Stored records:
----------
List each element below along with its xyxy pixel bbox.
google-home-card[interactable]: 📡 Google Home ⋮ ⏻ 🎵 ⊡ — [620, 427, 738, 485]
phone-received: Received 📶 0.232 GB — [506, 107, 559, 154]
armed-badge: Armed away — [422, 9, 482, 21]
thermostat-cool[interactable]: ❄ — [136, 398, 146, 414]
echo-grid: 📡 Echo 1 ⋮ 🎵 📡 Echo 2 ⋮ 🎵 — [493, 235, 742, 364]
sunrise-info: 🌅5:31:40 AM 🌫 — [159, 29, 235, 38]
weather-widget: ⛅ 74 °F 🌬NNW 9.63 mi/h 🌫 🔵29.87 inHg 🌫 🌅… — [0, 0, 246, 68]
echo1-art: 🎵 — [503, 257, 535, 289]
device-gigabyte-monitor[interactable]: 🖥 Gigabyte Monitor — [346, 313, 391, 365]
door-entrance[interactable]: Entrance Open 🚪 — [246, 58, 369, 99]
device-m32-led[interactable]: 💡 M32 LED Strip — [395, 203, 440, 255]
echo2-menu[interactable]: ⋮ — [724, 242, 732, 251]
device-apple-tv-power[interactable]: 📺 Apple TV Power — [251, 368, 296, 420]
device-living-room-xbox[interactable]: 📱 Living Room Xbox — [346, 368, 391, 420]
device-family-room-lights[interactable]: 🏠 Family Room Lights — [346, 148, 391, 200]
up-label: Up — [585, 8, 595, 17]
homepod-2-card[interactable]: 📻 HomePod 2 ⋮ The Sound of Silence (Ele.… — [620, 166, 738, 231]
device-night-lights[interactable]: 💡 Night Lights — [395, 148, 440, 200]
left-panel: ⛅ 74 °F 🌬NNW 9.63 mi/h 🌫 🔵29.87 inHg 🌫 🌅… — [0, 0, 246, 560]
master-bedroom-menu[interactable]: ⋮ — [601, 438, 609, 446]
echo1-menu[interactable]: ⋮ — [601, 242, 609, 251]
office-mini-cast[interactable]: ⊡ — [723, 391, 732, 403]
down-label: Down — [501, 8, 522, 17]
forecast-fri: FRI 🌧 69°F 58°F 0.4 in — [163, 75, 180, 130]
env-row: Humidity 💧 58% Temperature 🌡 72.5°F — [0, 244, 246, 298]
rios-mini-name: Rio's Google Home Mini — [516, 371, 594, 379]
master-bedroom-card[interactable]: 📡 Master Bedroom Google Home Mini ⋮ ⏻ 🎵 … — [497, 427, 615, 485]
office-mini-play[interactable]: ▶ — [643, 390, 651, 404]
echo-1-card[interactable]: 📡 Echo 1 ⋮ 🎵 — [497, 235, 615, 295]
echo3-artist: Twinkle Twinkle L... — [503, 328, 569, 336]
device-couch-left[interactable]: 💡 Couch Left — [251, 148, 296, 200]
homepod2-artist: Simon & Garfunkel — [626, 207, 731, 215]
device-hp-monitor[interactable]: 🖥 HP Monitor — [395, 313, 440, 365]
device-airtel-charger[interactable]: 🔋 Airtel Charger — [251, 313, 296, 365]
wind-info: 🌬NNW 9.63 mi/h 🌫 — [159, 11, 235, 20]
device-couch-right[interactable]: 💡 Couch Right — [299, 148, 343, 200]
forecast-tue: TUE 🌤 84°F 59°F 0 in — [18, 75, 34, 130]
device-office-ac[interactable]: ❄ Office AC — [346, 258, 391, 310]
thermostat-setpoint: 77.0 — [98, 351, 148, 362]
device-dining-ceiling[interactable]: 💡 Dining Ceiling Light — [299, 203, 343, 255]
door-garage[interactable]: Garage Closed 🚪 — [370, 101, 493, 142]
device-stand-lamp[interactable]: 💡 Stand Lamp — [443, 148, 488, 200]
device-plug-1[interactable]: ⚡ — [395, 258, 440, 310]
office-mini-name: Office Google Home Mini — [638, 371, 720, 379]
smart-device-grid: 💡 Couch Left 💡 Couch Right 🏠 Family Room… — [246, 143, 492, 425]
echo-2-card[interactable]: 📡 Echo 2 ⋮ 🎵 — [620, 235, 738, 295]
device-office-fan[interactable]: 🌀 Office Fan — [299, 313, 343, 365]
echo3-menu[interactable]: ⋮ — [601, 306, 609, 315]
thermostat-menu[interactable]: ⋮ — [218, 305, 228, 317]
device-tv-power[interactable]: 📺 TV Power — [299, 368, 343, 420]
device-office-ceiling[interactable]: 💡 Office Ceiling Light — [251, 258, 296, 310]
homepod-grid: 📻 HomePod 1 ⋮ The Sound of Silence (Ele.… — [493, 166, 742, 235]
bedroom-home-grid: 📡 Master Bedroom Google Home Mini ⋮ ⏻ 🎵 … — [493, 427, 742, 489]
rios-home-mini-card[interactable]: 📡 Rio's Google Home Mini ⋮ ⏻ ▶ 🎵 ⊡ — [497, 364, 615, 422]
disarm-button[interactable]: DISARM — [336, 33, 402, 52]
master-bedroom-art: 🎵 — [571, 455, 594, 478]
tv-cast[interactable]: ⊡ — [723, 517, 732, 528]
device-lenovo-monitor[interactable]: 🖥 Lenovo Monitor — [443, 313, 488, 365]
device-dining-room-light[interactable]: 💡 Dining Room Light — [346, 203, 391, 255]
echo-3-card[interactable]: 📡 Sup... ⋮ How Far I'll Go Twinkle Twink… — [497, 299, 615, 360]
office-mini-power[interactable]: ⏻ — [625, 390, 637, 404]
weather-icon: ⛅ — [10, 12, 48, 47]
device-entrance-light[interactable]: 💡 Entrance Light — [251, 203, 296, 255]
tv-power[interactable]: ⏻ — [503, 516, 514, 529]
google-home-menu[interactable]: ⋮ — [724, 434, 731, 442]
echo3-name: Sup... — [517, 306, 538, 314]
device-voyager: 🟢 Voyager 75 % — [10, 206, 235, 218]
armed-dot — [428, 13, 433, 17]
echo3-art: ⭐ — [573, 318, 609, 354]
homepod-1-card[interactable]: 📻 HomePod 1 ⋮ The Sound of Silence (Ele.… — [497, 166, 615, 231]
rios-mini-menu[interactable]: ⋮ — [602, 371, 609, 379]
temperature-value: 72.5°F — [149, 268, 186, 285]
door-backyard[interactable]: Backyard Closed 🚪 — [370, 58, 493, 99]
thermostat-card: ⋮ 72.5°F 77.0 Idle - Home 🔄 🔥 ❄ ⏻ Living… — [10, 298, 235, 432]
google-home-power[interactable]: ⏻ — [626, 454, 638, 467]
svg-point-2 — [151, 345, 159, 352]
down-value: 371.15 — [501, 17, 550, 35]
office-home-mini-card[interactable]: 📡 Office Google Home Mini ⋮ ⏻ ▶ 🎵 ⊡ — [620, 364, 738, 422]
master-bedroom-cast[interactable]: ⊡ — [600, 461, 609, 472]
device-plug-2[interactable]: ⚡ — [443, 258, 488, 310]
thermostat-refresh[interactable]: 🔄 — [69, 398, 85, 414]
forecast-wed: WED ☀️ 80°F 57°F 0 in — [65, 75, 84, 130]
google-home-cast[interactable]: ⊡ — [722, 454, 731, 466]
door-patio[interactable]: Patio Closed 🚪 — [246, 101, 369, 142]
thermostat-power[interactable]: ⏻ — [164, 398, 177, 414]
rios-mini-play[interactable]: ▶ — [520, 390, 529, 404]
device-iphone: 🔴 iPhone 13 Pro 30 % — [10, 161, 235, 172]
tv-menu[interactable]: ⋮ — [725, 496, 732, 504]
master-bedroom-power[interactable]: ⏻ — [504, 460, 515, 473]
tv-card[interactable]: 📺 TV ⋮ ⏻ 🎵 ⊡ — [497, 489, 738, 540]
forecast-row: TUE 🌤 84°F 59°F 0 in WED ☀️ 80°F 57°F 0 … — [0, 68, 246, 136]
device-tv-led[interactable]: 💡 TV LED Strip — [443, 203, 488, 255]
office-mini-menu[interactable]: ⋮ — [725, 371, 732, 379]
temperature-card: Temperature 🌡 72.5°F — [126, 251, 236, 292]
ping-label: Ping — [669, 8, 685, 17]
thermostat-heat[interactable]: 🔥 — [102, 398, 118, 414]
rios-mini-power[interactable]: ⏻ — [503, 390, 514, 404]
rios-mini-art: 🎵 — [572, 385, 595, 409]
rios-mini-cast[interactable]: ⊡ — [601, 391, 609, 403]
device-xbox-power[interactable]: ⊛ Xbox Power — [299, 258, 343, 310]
----------
* [TRY IT]
Give a single number: the count of lines above that include the word "Right".

* [SOLUTION TO THIS PROBLEM]
2